--- START ---

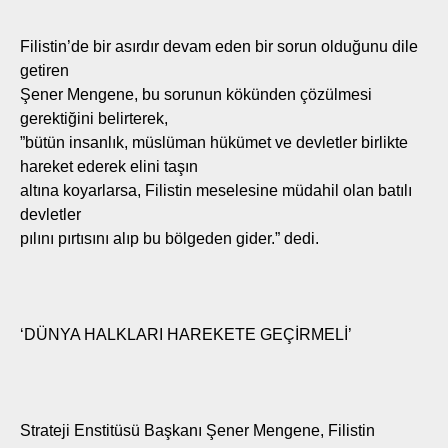
Filistin’de bir asırdır devam eden bir sorun olduğunu dile
getiren
Şener Mengene, bu sorunun kökünden çözülmesi
gerektiğini belirterek,
”bütün insanlık, müslüman hükümet ve devletler birlikte
hareket ederek elini taşın
altına koyarlarsa, Filistin meselesine müdahil olan batılı
devletler
pılını pırtısını alıp bu bölgeden gider.” dedi.
‘DÜNYA HALKLARI HAREKETE GEÇİRMELİ’
Strateji Enstitüsü Başkanı Şener Mengene, Filistin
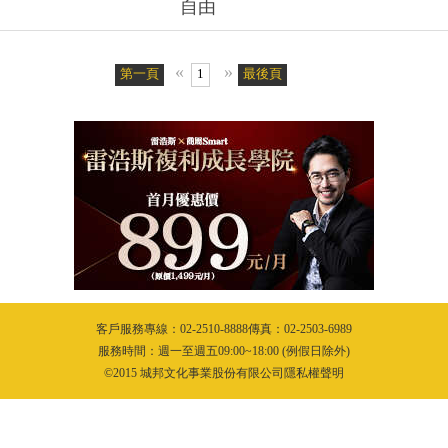
自由
«
»
第一頁
1
最後頁
客戶服務專線：02-2510-8888傳真：02-2503-6989
服務時間：週一至週五09:00~18:00 (例假日除外)
©2015 城邦文化事業股份有限公司隱私權聲明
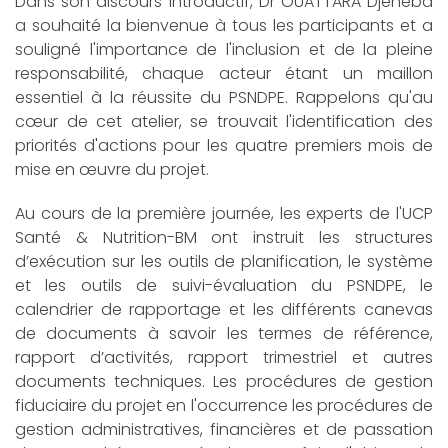
Dans son discours introductif, Dr OUATTARA Djeneba
a souhaité la bienvenue à tous les participants et a
souligné l'importance de l'inclusion et de la pleine
responsabilité, chaque acteur étant un maillon
essentiel à la réussite du PSNDPE. Rappelons qu'au
cœur de cet atelier, se trouvait l'identification des
priorités d'actions pour les quatre premiers mois de
mise en œuvre du projet.
Au cours de la première journée, les experts de l'UCP
Santé & Nutrition-BM ont instruit les structures
d’exécution sur les outils de planification, le système
et les outils de suivi-évaluation du PSNDPE, le
calendrier de rapportage et les différents canevas
de documents à savoir les termes de référence,
rapport d’activités, rapport trimestriel et autres
documents techniques. Les procédures de gestion
fiduciaire du projet en l'occurrence les procédures de
gestion administratives, financières et de passation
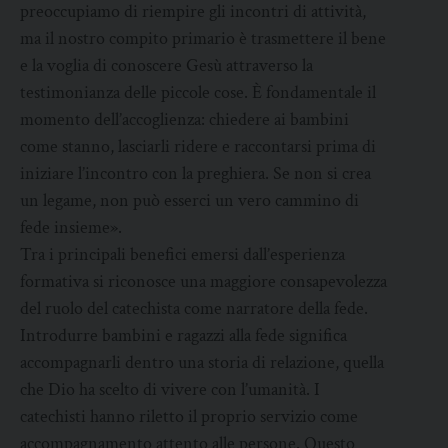
preoccupiamo di riempire gli incontri di attività,
ma il nostro compito primario è trasmettere il bene
e la voglia di conoscere Gesù attraverso la
testimonianza delle piccole cose. È fondamentale il
momento dell’accoglienza: chiedere ai bambini
come stanno, lasciarli ridere e raccontarsi prima di
iniziare l’incontro con la preghiera. Se non si crea
un legame, non può esserci un vero cammino di
fede insieme».
Tra i principali benefici emersi dall’esperienza
formativa si riconosce una maggiore consapevolezza
del ruolo del catechista come narratore della fede.
Introdurre bambini e ragazzi alla fede significa
accompagnarli dentro una storia di relazione, quella
che Dio ha scelto di vivere con l’umanità. I
catechisti hanno riletto il proprio servizio come
accompagnamento attento alle persone. Questo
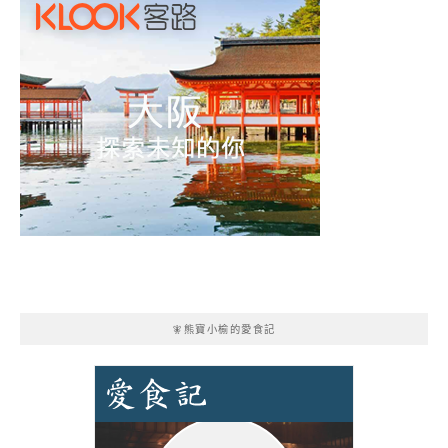
🧚熊寶小榆的愛食記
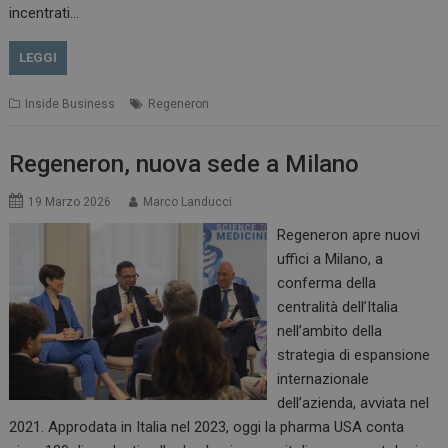
incentrati…
LEGGI
Inside Business
Regeneron
Regeneron, nuova sede a Milano
19 Marzo 2026
Marco Landucci
Regeneron apre nuovi
uffici a Milano, a
conferma della
centralità dell’Italia
nell’ambito della
strategia di espansione
internazionale
dell’azienda, avviata nel
2021. Approdata in Italia nel 2023, oggi la pharma USA conta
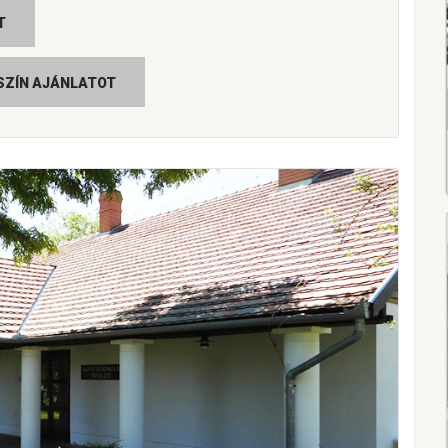
T
SZÍN AJÁNLATOT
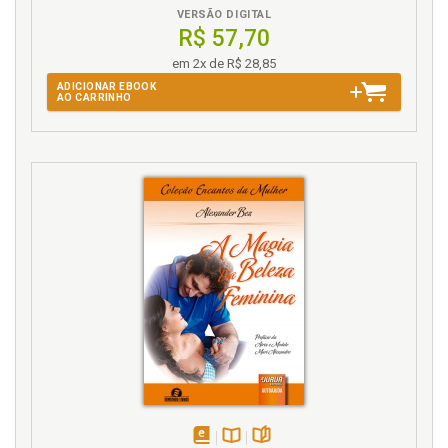
VERSÃO DIGITAL
R$ 57,70
em 2x de R$ 28,85
ADICIONAR EBOOK
AO CARRINHO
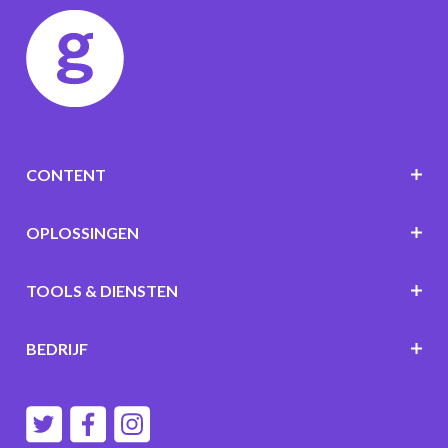
CONTENT
OPLOSSINGEN
TOOLS & DIENSTEN
BEDRIJF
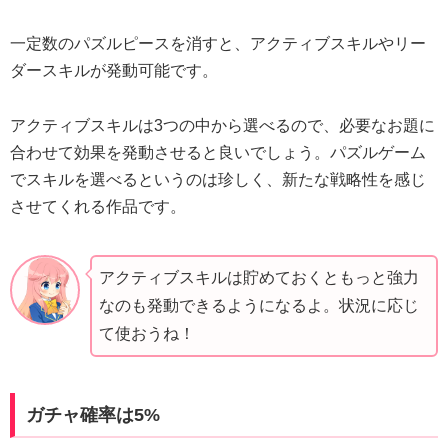
一定数のパズルピースを消すと、アクティブスキルやリー
ダースキルが発動可能です。
アクティブスキルは3つの中から選べるので、必要なお題に
合わせて効果を発動させると良いでしょう。パズルゲーム
でスキルを選べるというのは珍しく、新たな戦略性を感じ
させてくれる作品です。
アクティブスキルは貯めておくともっと強力
なのも発動できるようになるよ。状況に応じ
て使おうね！
ガチャ確率は5%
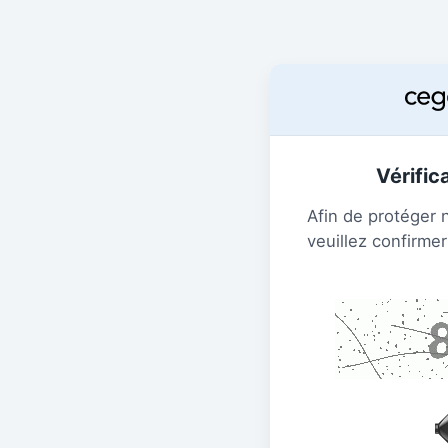
Vérific
Afin de protéger 
veuillez confirmer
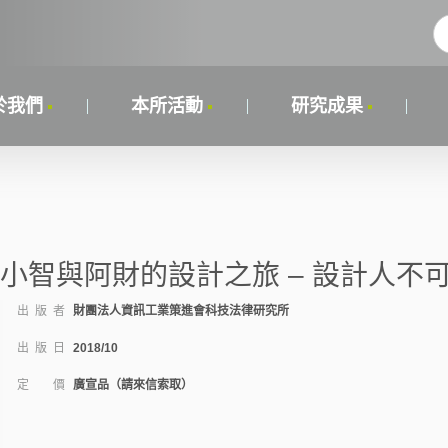
於我們
本所活動
研究成果
小智與阿財的設計之旅 – 設計人不
出 版 者
財團法人資訊工業策進會科技法律研究所
出 版 日
2018/10
定 價
廣宣品（請來信索取）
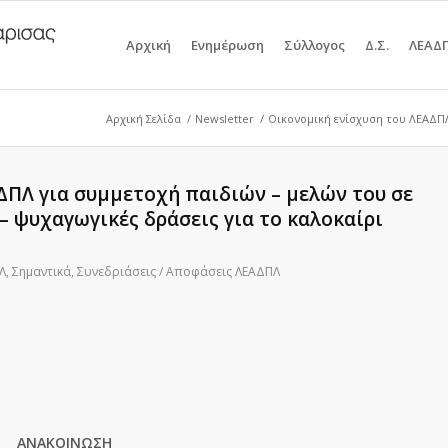
Αρχική
Ενημέρωση
Σύλλογος
Δ.Σ.
ΛΕΑΔ
Αρχική Σελίδα
/
Newsletter
/
Οικονομική ενίσχυση του ΛΕΑΔΠΛ
ΔΠΛ για συμμετοχή παιδιών – μελών του σε
– ψυχαγωγικές δράσεις για το καλοκαίρι
Λ
,
Σημαντικά
,
Συνεδριάσεις / Αποφάσεις ΛΕΑΔΠΛ
ΑΝΑΚΟΙΝΩΣΗ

--- END ---

Locate the lines above that contain "devletler" and copy them.

”bütün insanlık, müslüman hükümet ve devletler birlikte
devletler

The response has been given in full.